Basketbaloefening: kringspel, passes geven met meerdere ballen
Geschikt voor de volgende technieken: passen
Kringspel, passes geven met meerdere ballen
Set up:
- Alle spelers gaan in een kring staan rond de middencirkel zodat ze elkaar kunnen zien, niet te dicht, niet te ver.
How to do it:
- Speler 1 geeft pass naar speler 3, speler 3 naar speler 5, speler 5 naar speler 7 en speler 7 naar speler 1. Zij blijven naar elkaar passes geven.
- Ondertussen wordt een tweede bal in het spel gebracht door speler 2 die passeert naar speler 4, speler 4 ontvangt de bal en geeft pass naar speler 6, speler 6 naar speler 8 en speler 8 naar speler 2. Elke speler weet dus van wie hij/zij de bal krijgt en aan wie de bal moet gegeven worden.
- We staan in ready-houding en tijdens het spel moeten onze voeten blijven staan (vastgeplakt aan het parket).
- Door met onze romp te bewegen naar de speler die we de pass geven en naar de speler van wie we de bal krijgen maken we de nodige bewegingen.
Varianten:
- We kunnen meerdere ballen in het spel betrekken afhankelijk van het aantal spelers, drie is zeker mogelijk met 10 spelertjes, zelfs proberen met vier ballen.
- Bij heel veel spelertjes, uitbreiden tot 5 of 6 of 7 ballen die rondgaan.
Tips:
- Iedereen staat steeds in de ready-houding en houdt oogcontact met de speler van wie hij/zij de bal krijgt en naar wie hij/zij de bal werpt.

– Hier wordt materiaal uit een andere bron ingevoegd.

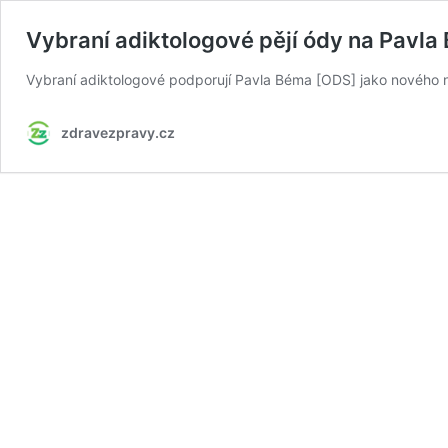
Vybraní adiktologové pějí ódy na Pavla
Vybraní adiktologové podporují Pavla Béma [ODS] jako nového 
zdravezpravy.cz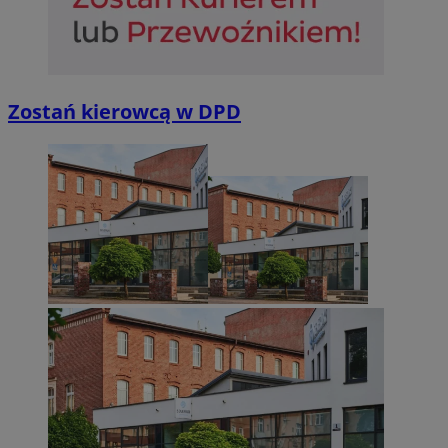
Zostań kierowcą w DPD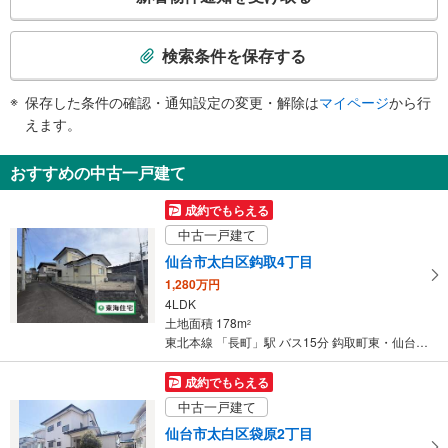
の
南２出口
・改札⇔南１出口
検
・改札⇔南２出口
ＪＲ長町駅、あすと長町１～４丁目、イケア仙台、長町商店街東、バスのりば
索
エスカレータ
検索条件を保存する
条
【ＪＲ】
件
・ホーム⇔改札
保存した条件の確認・通知設定の変更・解除は
マイページ
から行
で
【仙台市交通局】
えます。
通
・ホーム⇔改札
・改札⇔南１出口（途中一部）
知
おすすめの中古一戸建て
・改札⇔南２出口
を
トイレ
受
成約でもらえる
【ＪＲ】
け
中古一戸建て
《多機能トイレ》
取
・改札内
仙台市太白区鈎取4丁目
る
【仙台市交通局】
1,280万円
・
《多機能トイレ》
4LDK
条
・改札外
土地面積 178m
2
件
その他
東北本線 「長町」駅 バス15分 鈎取町東・仙台西高校入口 バス停下車 徒歩6分
を
【ＪＲ】
マ
・点字運賃表
成約でもらえる
【仙台市交通局】
イ
中古一戸建て
・ＡＥＤ
ペ
仙台市太白区袋原2丁目
ー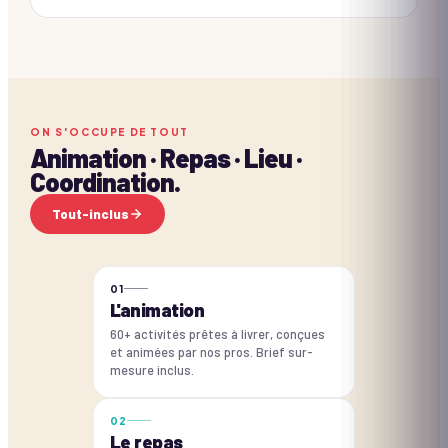
ON S'OCCUPE DE TOUT
Animation · Repas · Lieu ·
Coordination.
Tout-inclus
0
1
L'animation
60+ activités prêtes à livrer, conçues
et animées par nos pros. Brief sur-
mesure inclus.
0
2
Le repas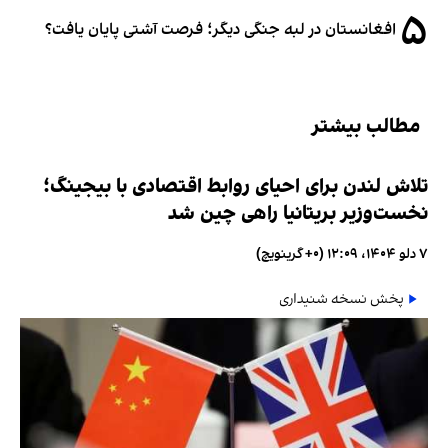
۵
افغانستان در لبه جنگی دیگر؛ فرصت آشتی پایان یافت؟
مطالب بیشتر
تلاش لندن برای احیای روابط اقتصادی با بیجینگ؛
نخست‌وزیر بریتانیا راهی چین شد
۷ دلو ۱۴۰۴، ۱۲:۰۹ (‎+۰ گرینویچ)
پخش نسخه شنیداری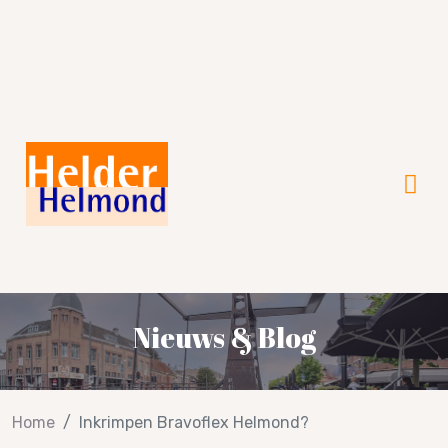
Verkiezingsprogramma 2026!
Nieuws & Blog
Home
Inkrimpen Bravoflex Helmond?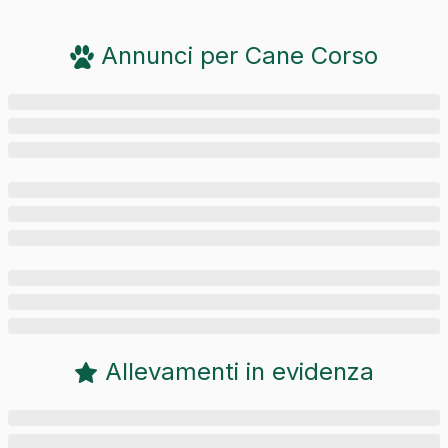
Annunci per
Cane Corso
Allevamenti in evidenza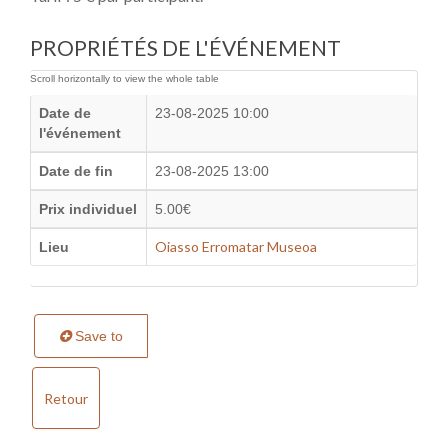
PROPRIÉTÉS DE L'ÉVÉNEMENT
Date de
23-08-2025 10:00
l'événement
Date de fin
23-08-2025 13:00
Prix individuel
5.00€
Oiasso Erromatar Museoa
Lieu
Save to
Retour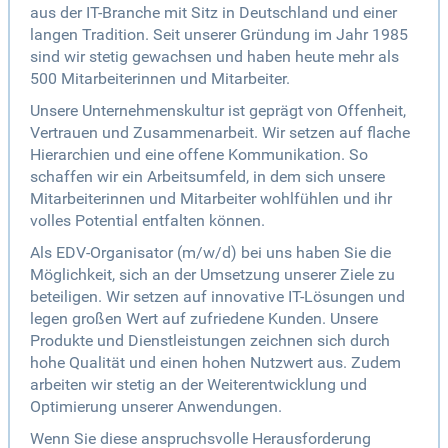
aus der IT-Branche mit Sitz in Deutschland und einer
langen Tradition. Seit unserer Gründung im Jahr 1985
sind wir stetig gewachsen und haben heute mehr als
500 Mitarbeiterinnen und Mitarbeiter.
Unsere Unternehmenskultur ist geprägt von Offenheit,
Vertrauen und Zusammenarbeit. Wir setzen auf flache
Hierarchien und eine offene Kommunikation. So
schaffen wir ein Arbeitsumfeld, in dem sich unsere
Mitarbeiterinnen und Mitarbeiter wohlfühlen und ihr
volles Potential entfalten können.
Als EDV-Organisator (m/w/d) bei uns haben Sie die
Möglichkeit, sich an der Umsetzung unserer Ziele zu
beteiligen. Wir setzen auf innovative IT-Lösungen und
legen großen Wert auf zufriedene Kunden. Unsere
Produkte und Dienstleistungen zeichnen sich durch
hohe Qualität und einen hohen Nutzwert aus. Zudem
arbeiten wir stetig an der Weiterentwicklung und
Optimierung unserer Anwendungen.
Wenn Sie diese anspruchsvolle Herausforderung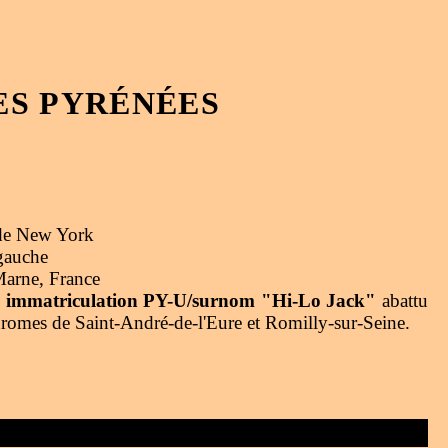
ES PYRÉNÉES
 de New York
gauche
Marne, France
25, immatriculation PY-U/surnom "Hi-Lo Jack"
abattu
dromes de Saint-André-de-l'Eure et Romilly-sur-Seine.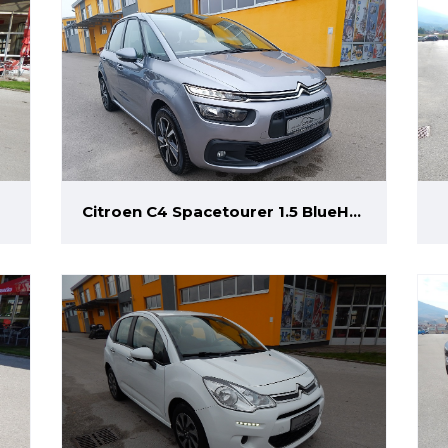
Citroen C4 Spacetourer 1.5 BlueHDi
EAT8 Business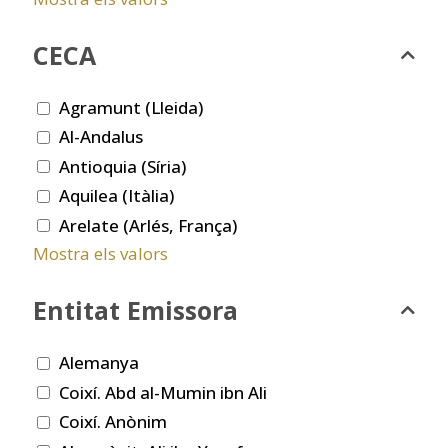
CECA
Agramunt (Lleida)
Al-Andalus
Antioquia (Síria)
Aquilea (Itàlia)
Arelate (Arlés, França)
Mostra els valors
Entitat Emissora
Alemanya
Coixí. Abd al-Mumin ibn Ali
Coixí. Anònim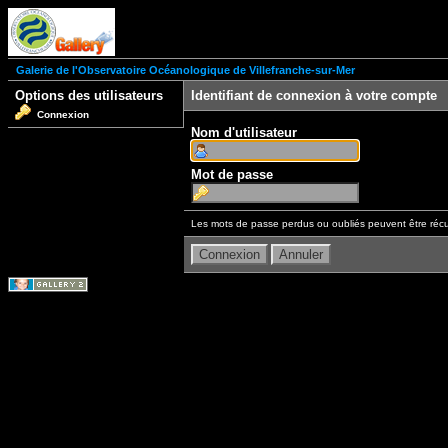
Galerie de l'Observatoire Océanologique de Villefranche-sur-Mer
Options des utilisateurs
Identifiant de connexion à votre compte
Connexion
Nom d'utilisateur
Mot de passe
Les mots de passe perdus ou oubliés peuvent être récu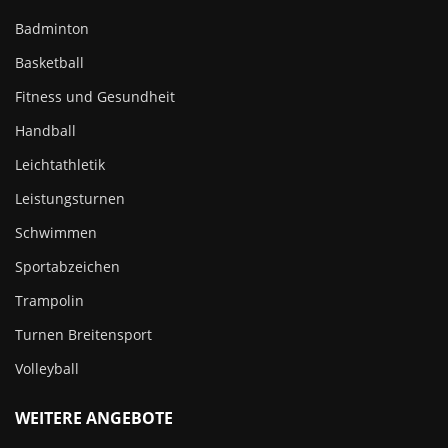
Badminton
Basketball
Fitness und Gesundheit
Handball
Leichtathletik
Leistungsturnen
Schwimmen
Sportabzeichen
Trampolin
Turnen Breitensport
Volleyball
WEITERE ANGEBOTE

- Gouden regels bij het passen blijven van toepassing;- geen pass geven als de medespeler jou niet aankijkt- geen 'bananenpasses'- maak gebruik van borstpas en botspas- laat je handen de bal volgen- van de ene medespeler naar de andere kijken doe je enkel door je romp te bewegen.
- Heb je meerdere spelers, dan kan je twee groepen maken.